Aprendeu-se nos séc. XIX e XX, neste velho continente, que o Estado deve ser...Social. Simplesmente isso. O verdadeiro progresso de uma sociedade que se orgulhe e se regozije de ser democrática.
E então, as obras-primas do Estado Social são: Saúde, Educação, Justiça.
Quase todos os outros ministérios perdem autonomia financeira para antes se dotarem de ...estratégia (? outra expressão em desuso...)
Se o Ensino Público promover hábitos de trabalho, exigência e espírito de iniciativa, o crescimento económico dependerá menos de subsídios ou da actividade do Estado.
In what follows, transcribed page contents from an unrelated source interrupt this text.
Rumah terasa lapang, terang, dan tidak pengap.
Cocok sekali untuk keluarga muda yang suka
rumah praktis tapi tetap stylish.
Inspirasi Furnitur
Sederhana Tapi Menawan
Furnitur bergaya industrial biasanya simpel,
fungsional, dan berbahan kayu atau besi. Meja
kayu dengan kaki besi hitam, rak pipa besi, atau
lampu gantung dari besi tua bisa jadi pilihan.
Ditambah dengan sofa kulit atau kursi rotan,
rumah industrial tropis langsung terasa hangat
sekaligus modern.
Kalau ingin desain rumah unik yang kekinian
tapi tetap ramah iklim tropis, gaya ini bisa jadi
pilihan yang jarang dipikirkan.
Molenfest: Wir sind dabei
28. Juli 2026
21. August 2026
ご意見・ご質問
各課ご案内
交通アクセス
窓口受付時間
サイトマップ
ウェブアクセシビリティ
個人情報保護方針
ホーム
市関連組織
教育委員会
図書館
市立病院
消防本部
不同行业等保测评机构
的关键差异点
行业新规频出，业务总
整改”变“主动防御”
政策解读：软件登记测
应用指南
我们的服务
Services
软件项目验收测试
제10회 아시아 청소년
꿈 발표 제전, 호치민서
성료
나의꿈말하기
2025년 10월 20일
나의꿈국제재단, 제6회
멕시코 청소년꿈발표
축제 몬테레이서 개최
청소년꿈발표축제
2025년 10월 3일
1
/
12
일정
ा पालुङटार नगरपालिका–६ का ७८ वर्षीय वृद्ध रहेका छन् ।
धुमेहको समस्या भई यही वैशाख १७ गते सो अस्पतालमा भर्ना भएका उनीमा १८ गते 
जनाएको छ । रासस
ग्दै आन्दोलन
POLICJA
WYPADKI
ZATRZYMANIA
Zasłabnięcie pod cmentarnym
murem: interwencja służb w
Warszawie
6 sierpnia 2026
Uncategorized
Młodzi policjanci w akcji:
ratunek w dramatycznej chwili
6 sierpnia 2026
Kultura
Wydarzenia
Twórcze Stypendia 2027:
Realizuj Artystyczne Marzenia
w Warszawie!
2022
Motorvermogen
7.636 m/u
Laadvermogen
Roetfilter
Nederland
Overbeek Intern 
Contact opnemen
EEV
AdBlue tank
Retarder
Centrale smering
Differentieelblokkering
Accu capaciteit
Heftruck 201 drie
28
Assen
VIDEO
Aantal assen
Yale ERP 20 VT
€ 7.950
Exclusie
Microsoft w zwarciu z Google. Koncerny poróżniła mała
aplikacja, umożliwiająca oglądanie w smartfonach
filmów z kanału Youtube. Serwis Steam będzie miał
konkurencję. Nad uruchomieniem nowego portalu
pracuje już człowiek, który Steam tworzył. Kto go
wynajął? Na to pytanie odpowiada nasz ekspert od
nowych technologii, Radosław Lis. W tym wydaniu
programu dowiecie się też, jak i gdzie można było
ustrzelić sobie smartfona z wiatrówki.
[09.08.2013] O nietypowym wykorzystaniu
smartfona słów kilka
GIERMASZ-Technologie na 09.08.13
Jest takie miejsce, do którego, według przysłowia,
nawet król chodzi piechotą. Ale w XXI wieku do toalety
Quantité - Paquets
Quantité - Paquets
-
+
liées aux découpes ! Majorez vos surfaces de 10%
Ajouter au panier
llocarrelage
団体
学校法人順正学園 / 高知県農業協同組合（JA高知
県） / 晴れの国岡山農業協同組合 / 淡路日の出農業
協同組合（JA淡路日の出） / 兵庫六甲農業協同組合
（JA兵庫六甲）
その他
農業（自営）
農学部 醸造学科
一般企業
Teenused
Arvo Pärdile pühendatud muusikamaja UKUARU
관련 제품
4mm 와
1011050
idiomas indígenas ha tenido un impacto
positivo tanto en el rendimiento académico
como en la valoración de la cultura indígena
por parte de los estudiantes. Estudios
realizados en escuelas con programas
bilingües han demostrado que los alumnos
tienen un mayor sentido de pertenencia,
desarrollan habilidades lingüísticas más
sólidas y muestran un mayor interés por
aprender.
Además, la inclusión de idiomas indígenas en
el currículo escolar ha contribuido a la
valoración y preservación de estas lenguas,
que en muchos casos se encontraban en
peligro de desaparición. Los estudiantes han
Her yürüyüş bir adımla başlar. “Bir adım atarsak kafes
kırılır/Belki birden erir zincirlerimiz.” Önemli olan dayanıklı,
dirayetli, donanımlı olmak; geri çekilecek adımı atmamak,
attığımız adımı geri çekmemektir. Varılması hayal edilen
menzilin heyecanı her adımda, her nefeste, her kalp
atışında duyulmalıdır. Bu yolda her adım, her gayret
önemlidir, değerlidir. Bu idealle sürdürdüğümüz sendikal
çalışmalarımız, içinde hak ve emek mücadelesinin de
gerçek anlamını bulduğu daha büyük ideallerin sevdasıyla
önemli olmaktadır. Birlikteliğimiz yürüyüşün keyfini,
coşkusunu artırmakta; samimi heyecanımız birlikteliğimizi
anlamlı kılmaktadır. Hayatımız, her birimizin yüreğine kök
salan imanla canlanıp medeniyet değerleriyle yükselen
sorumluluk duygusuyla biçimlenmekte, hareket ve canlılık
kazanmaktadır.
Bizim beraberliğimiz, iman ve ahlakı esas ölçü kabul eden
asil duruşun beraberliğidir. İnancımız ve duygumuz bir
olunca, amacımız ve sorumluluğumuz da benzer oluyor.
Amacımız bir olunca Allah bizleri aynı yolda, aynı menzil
Pagar impostos e saber que não faltam cuidados de saúde acessíveis sobretudo a crianças e idosos, que o ensino público promove competência e empreendedorismo, que o serviço de Justiça é eficaz e que os pequenos delitos têm consequências sem fazer crescer os irecuperáveis processos de insanidade social sem repressão...uma infeliz miragem. Afinal, com retrocesso em qualquer uma destas verdadeiras frentes de batalha...ficamos...em ambiente "wireless", mas muito mais pobres.
Chegámos a um lamentável ponto de viragem em que afinal...as três áreas fundamentais terão que ser superiormente pagas para que sejam plenamente asseguradas, apesar de tanta evolução nas vias de comunicação, apesar de tantos centros comerciais, apesar de tanta "net".
Afinal, a geração mais idosa, que trabalhou mais duramente que os filhos criados num ambiente mais simples e facilitado, vê-se agora em retrocesso financeiro.
O Estado não é uma entidade abstracta. Todos somos e fazemos parte Dele, um organismo vivo que se alimenta de todos para a todos chegar.
Nascemos com o direito de ter acesso à saúde e educação que são pagos com impostos. Contribuímos com estudo, trabalho e função social. Os impostos asseguram este círculo de serviços, desde crianças até idosos...e assim fazemos parte do Estado, numa contribuição recíproca e permanente de trabalho, impostos e direito à saúde, educação e justiça.
Afinal de contas, use-se apenas e só a expressão..."Estado". Devia ser autoexplicativo. Devia, com dignidade, significar "Estado Social". Quem acrescenta agora o "Social" terá eventualmente que rever se faz dignamente parte do "Estado".